A U.S. study shows local CEOs spend more money than leaders from outside the state. Here's why this is a good thing.
The research shows that when U.S. firms hire CEOs from the same state as their headquarters, it can profoundly affect how companies manage resources, especially during fluctuations in sales. Firms led by local CEOs are more likely to exhibit "asymmetric cost behavior," also known as cost stickiness.
Cost stickiness occurs when a firm's costs, such as salaries or operational expenses, do not decrease as much during sales declines compared to how much they increase during sales growth. This often reflects a deliberate decision to retain resources during downturns in anticipation of a rebound in demand. While this approach has traditionally been seen as inefficient, it often enhances long-term company value.
Emotional bias or strategic foresight?
The advantages of local CEOs can be attributed to several factors. First, their emotional connection to their home state—referred to as "place attachment"—may make them more inclined to protect local jobs and investments, fostering stability within the community. Second, their familiarity with local markets, regulations, and networks gives them a "local advantage," enabling them to make better-informed decisions during uncertain times.

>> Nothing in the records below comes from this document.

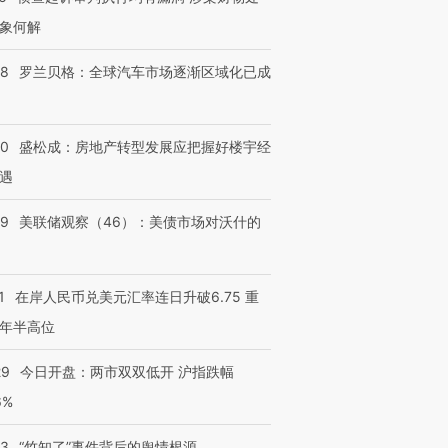
象何解
58
罗兰贝格：全球汽车市场逐渐区域化已成
50
盛松成：房地产转型发展应把握好楼宇经
遇
39
美联储观察（46）：美债市场对沃什的
1
在岸人民币兑美元汇率连日升破6.75 重
年半高位
29
今日开盘：两市双双低开 沪指跌幅
6%
13
“竹知了”事件背后的舆情根源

While some may argue that this behavior reflects emotional bias or self-interest, the findings suggest that local CEO's cost stickiness is typically a result of strategic foresight. By retaining resources, they allow their firms to capitalize on future opportunities, transforming short-term costs into long-term value creation.
How large is the difference?
The study examined firms led by local CEOs—defined as those whose country of birth matches the company’s headquarters country—and found that their unique leadership traits lead to significant differences in cost behavior. Specifically, administrative costs in these firms decreased by 0.667% for every 1% drop in sales, compared to a larger decrease of 0.725% in firms with non-local CEOs. This ability to retain resources during sales downturns positions local CEO-led firms to respond more effectively to future growth opportunities.
These insights have important implications for businesses. Hiring local CEOs can be particularly beneficial in industries with concentrated operations or high uncertainty. By exploring the unique influence of local CEOs on cost behavior, this study also challenges traditional views on cost management and demonstrates how cost stickiness, when guided by local expertise and strategy, can drive sustained growth.
What about Europe?
This study raises questions about whether local CEOs would have similar effects on cost stickiness in other regions, such as Europe. In Europe, cultural and language differences might make place attachment and local knowledge even more important, possibly leading to similar or stronger results. For example, local CEOs in Europe might better understand their region’s needs and make smarter decisions during tough times.
However, differences in governance, labor rules, and economic conditions mean we cannot assume the same results apply everywhere. More research is needed to see if these findings hold true outside the U.S.